Understanding State Space Representation for First-Order Dynamic Systems

[jegues]

Homework Statement

A first-order dynamic system is represented by the differential equation,

5\frac{dx(t)}{dt} + x(t) = u(t).

Find the corresponding transfer function and state space reprsentation.

Homework Equations

The Attempt at a Solution

Putting the equation in the Laplace domain yields,

5sX(s) + X(s) = U(s)

\Rightarrow G(s) = \frac{X(s)}{U(s)} = \frac{1}{1+5s}

For the state space equations,

\frac{dx(t)}{dt} = -0.2x(t) + 0.2u(t)

The answer they provide is,

\frac{dx(t)}{dt} = -0.2x(t) + 0.5u(t), \quad y(t) = 0.4x(t)

How did they 0.5u(t) and how did they know that y(t) = 0.4x(t)?

Thanks again!

 

[jegues]

Bump, can someone please clarify this for me?

 

[gneill]

Hi jeques. I don't know if I can help to clarify your problem. The definition of the first-order system made no mention of y(t), so it's a mystery to me where it came from at the end! Is there something missing from the problem statement that might tie-in with y(t)?

 

[jegues]

Hi jeques. I don't know if I can help to clarify your problem. The definition of the first-order system made no mention of y(t), so it's a mystery to me where it came from at the end! Is there something missing from the problem statement that might tie-in with y(t)?

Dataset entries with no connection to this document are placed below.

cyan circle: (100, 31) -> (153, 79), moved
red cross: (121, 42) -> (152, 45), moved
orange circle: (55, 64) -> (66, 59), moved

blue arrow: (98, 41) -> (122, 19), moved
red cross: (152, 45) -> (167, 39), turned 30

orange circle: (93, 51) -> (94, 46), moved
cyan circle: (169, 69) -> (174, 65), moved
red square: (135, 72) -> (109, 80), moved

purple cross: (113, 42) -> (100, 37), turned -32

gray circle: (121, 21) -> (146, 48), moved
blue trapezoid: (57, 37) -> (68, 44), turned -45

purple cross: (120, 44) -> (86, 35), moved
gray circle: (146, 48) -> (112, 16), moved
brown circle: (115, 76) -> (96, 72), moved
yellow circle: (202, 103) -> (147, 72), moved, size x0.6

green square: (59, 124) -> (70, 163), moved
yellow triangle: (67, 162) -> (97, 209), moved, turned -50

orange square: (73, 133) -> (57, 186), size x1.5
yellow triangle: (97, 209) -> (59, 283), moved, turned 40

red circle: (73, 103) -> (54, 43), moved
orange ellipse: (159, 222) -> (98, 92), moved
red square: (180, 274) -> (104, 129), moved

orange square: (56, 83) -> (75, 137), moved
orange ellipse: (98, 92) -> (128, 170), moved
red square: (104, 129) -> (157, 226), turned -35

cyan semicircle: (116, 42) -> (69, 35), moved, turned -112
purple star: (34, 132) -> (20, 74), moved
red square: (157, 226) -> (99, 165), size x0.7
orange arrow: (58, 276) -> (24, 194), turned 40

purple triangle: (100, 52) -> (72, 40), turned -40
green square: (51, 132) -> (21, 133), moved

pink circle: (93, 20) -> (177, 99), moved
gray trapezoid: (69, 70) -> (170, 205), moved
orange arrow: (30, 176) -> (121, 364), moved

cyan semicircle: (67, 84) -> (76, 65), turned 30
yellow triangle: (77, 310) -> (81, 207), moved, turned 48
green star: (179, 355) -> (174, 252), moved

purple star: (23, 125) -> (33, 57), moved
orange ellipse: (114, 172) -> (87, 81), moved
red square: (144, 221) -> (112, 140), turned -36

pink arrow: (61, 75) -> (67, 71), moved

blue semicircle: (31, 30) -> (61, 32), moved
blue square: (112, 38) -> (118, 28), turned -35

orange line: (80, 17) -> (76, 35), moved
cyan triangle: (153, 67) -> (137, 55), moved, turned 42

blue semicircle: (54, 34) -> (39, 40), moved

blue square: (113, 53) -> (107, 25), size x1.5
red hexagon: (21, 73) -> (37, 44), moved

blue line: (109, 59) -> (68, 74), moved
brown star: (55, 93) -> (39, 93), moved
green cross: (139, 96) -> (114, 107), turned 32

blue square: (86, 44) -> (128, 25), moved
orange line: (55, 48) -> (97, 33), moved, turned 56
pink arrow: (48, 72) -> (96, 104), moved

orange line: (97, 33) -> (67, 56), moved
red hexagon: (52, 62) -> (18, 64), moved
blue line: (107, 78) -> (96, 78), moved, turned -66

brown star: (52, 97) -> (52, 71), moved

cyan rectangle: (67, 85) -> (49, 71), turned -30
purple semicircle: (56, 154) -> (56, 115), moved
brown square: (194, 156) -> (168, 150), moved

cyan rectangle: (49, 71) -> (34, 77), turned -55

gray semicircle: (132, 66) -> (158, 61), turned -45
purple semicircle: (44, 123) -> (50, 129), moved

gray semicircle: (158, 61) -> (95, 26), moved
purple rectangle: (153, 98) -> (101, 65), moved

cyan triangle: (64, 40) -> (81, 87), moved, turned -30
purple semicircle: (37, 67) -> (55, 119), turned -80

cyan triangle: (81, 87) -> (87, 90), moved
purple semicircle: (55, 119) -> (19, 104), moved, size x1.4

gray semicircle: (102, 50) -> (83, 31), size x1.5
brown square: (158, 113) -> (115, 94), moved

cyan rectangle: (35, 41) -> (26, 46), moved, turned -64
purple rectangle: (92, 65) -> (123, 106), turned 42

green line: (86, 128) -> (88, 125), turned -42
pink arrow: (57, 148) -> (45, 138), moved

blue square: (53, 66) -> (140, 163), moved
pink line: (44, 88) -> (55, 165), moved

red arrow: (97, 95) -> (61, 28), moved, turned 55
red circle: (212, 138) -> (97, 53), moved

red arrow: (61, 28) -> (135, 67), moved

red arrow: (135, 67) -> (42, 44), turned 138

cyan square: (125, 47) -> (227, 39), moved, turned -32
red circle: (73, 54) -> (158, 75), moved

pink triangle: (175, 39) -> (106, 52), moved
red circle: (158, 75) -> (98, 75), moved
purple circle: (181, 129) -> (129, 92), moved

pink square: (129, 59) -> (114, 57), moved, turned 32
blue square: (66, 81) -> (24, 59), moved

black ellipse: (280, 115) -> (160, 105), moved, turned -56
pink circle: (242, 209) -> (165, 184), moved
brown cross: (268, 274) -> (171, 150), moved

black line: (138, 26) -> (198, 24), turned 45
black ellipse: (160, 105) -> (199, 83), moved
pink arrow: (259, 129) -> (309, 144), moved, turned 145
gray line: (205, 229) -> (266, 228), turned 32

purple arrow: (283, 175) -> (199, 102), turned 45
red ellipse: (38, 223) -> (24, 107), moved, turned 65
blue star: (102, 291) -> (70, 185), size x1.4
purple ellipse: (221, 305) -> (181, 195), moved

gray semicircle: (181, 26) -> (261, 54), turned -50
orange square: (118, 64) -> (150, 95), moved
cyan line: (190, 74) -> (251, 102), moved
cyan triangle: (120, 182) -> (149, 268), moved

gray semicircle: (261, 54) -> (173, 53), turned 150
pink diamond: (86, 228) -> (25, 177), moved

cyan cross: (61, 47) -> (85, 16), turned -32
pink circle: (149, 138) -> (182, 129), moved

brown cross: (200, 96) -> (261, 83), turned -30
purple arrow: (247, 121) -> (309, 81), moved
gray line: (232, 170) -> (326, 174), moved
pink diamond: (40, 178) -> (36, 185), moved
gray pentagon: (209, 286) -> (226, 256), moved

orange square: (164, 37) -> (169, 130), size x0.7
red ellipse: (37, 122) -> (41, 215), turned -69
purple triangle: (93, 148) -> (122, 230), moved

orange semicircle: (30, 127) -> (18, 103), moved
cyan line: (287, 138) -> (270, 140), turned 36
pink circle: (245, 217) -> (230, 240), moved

Here's the question. (see attached)

 

[gneill]

Hmm. Nope, that doesn't help me The transfer function bit is clear enough, but I don't "get" the introduction of the y(t) stuff. I'll see if I can find someone who recognizes the problem type.

 

[gneill]

Upon reflection and discussion with another Homework Helper, it occurred to me that the problem would make more sense to me if the variable used in the dynamic system differential equation was y rather than x.

Is it possible that we should take the given system D.E. to represent the form of the equation describing the system rather than an equation of the state variables?